The present invention relates to a three-axis antenna contained in door keys of automobiles, etc., and a core assembly used therein.
Wireless electronic keys have been getting widely used as door keys of automobiles and houses, engine start keys, etc. For example, in the case of electronic keys for doors, electronic authentication keys carried by humans receive low-frequency request signals from door key apparatuses, and transmit response signals at UHF (ultra-high frequency), so that the door key apparatuses receiving the UHF signals conduct the authentication of IDs. In immobilizers conducting the authentication of engine start, etc., the authentication of Ids is conducted by LF (low frequency) communications. Low frequencies used for transmitting and receiving signals of such electronic keys include not only LF (low frequency), but also VLF (very low frequency) and MF (middle frequency).

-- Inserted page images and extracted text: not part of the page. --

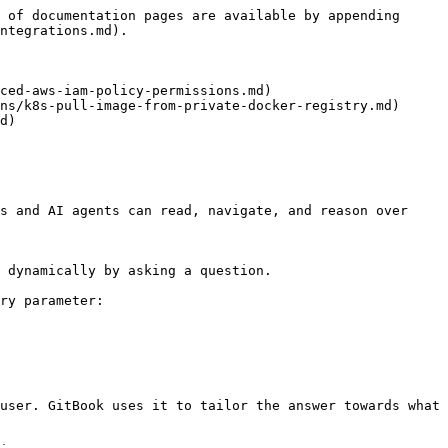
 of documentation pages are available by appending 
ntegrations.md).

ced-aws-iam-policy-permissions.md)

ns/k8s-pull-image-from-private-docker-registry.md)

d)

s and AI agents can read, navigate, and reason over 
 dynamically by asking a question.

ry parameter:

user. GitBook uses it to tailor the answer towards what 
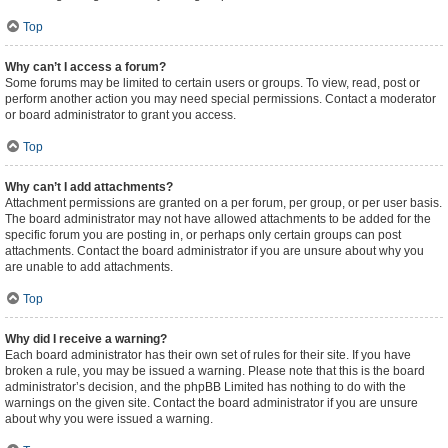
Top
Why can’t I access a forum?
Some forums may be limited to certain users or groups. To view, read, post or
perform another action you may need special permissions. Contact a moderator
or board administrator to grant you access.
Top
Why can’t I add attachments?
Attachment permissions are granted on a per forum, per group, or per user basis.
The board administrator may not have allowed attachments to be added for the
specific forum you are posting in, or perhaps only certain groups can post
attachments. Contact the board administrator if you are unsure about why you
are unable to add attachments.
Top
Why did I receive a warning?
Each board administrator has their own set of rules for their site. If you have
broken a rule, you may be issued a warning. Please note that this is the board
administrator’s decision, and the phpBB Limited has nothing to do with the
warnings on the given site. Contact the board administrator if you are unsure
about why you were issued a warning.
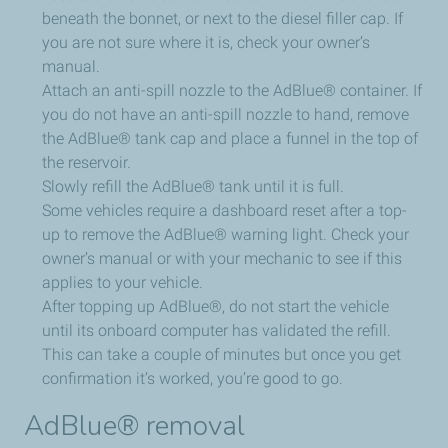
beneath the bonnet, or next to the diesel filler cap. If
you are not sure where it is, check your owner’s
manual.
Attach an anti-spill nozzle to the AdBlue® container. If
you do not have an anti-spill nozzle to hand, remove
the AdBlue® tank cap and place a funnel in the top of
the reservoir.
Slowly refill the AdBlue® tank until it is full.
Some vehicles require a dashboard reset after a top-
up to remove the AdBlue® warning light. Check your
owner’s manual or with your mechanic to see if this
applies to your vehicle.
After topping up AdBlue®, do not start the vehicle
until its onboard computer has validated the refill.
This can take a couple of minutes but once you get
confirmation it’s worked, you’re good to go.
AdBlue® removal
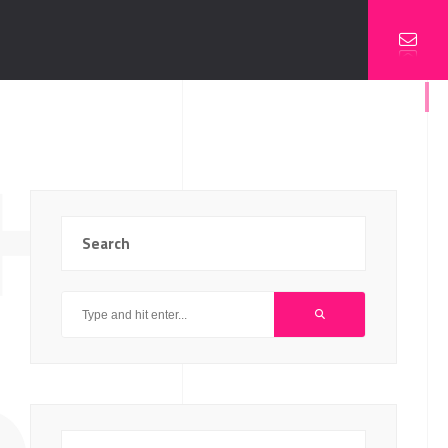
HIP
Search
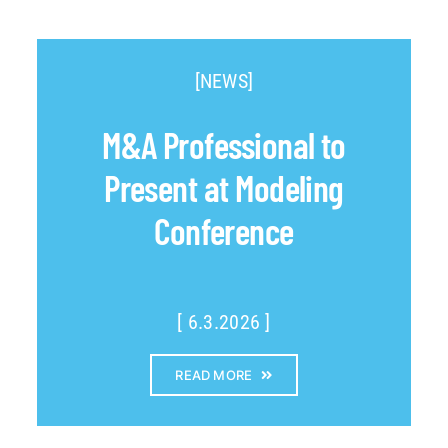
[NEWS]
M&A Professional to
Present at Modeling
Conference
[ 6.3.2026 ]
READ MORE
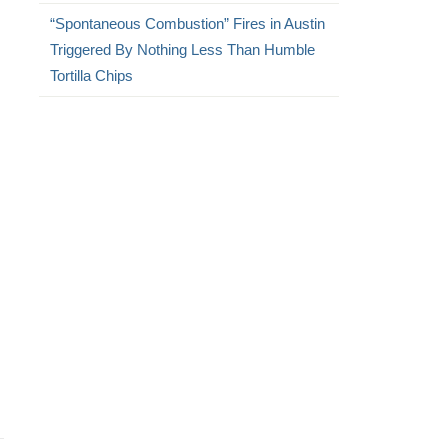
“Spontaneous Combustion” Fires in Austin
Triggered By Nothing Less Than Humble
Tortilla Chips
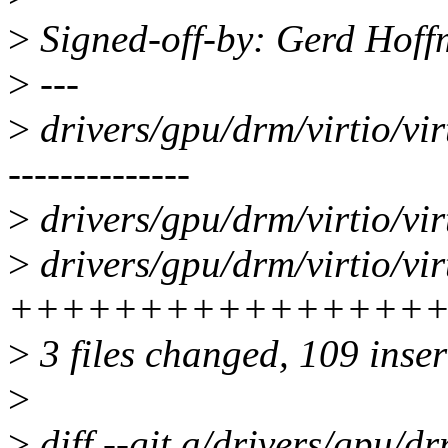
>
Signed-off-by: Gerd Hof
>
---
>
drivers/gpu/drm/virtio/vir
--------------
>
drivers/gpu/drm/virtio/vir
>
drivers/gpu/drm/virtio/vi
+++++++++++++++++++
>
3 files changed, 109 inser
>
>
diff --git a/drivers/gpu/dr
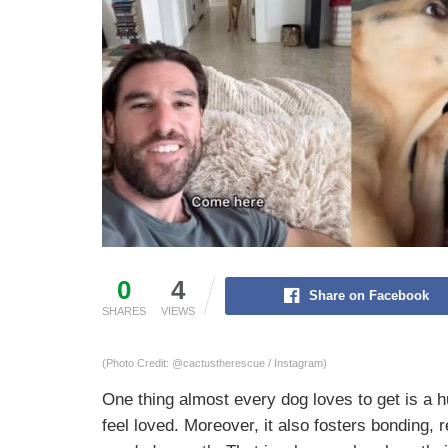
0
4
Share on Facebook
SHARES
VIEWS
(Photo Credit: @cactustherescue / Instagram)
One thing almost every dog loves to get is a
feel loved. Moreover, it also fosters bonding,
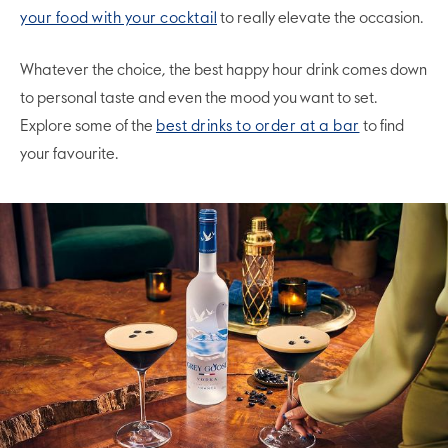
your food with your cocktail
to really elevate the occasion.
Whatever the choice, the best happy hour drink comes down
to personal taste and even the mood you want to set.
Explore some of the
best drinks to order at a bar
to find
your favourite.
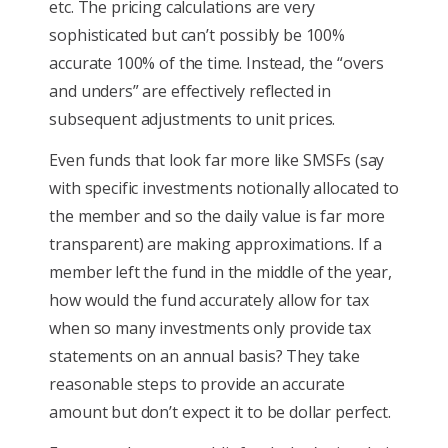
etc. The pricing calculations are very
sophisticated but can’t possibly be 100%
accurate 100% of the time. Instead, the “overs
and unders” are effectively reflected in
subsequent adjustments to unit prices.
Even funds that look far more like SMSFs (say
with specific investments notionally allocated to
the member and so the daily value is far more
transparent) are making approximations. If a
member left the fund in the middle of the year,
how would the fund accurately allow for tax
when so many investments only provide tax
statements on an annual basis? They take
reasonable steps to provide an accurate
amount but don’t expect it to be dollar perfect.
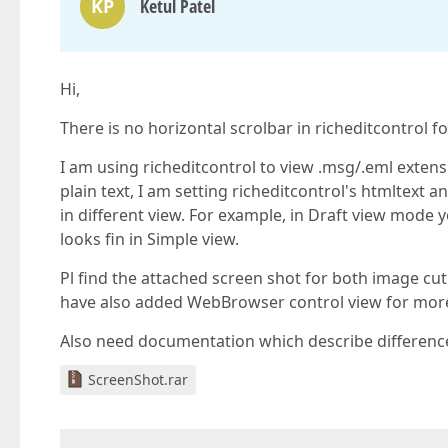
KP
Ketul Patel
Hi,
There is no horizontal scrolbar in richeditcontrol f
I am using richeditcontrol to view .msg/.eml extensi
plain text, I am setting richeditcontrol's htmltext 
in different view. For example, in Draft view mode 
looks fin in Simple view.
Pl find the attached screen shot for both image cut o
have also added WebBrowser control view for more 
Also need documentation which describe difference
ScreenShot.rar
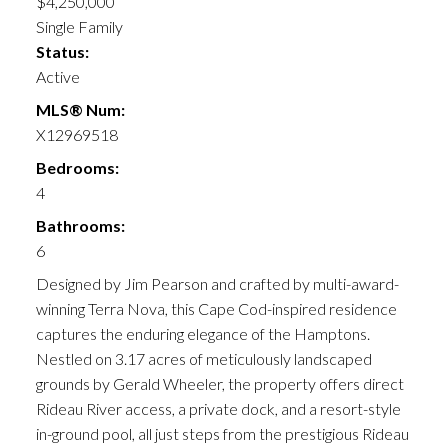
$4,250,000
Single Family
Status:
Active
MLS® Num:
X12969518
Bedrooms:
4
Bathrooms:
6
Designed by Jim Pearson and crafted by multi-award-
winning Terra Nova, this Cape Cod-inspired residence
captures the enduring elegance of the Hamptons.
Nestled on 3.17 acres of meticulously landscaped
grounds by Gerald Wheeler, the property offers direct
Rideau River access, a private dock, and a resort-style
in-ground pool, all just steps from the prestigious Rideau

Low-frequency-signal-receiving antennas contained in electronic keys for authentication are mainly antennas having coils wound around soft magnetic cores, which exhibit insufficient performance of transmission and receiving depending on the direction because of their directivity. To efficiently detect electromagnetic waves in any three-dimensional directions with reduced directivity, three-axis antennas comprising an X-axis coil, a Y-axis coil and a Z-axis coil in combination are used for electronic keys for authentication.
JP 2004-015168 A discloses, as shown in
JP 2007-151154 A discloses, as shown in
Accordingly, an object of the present invention is to provide a thin, three-axis antenna having high receiving sensitivity in a small installation area, which can be inexpensively produced because of using press-moldable cores, and a core assembly used therein.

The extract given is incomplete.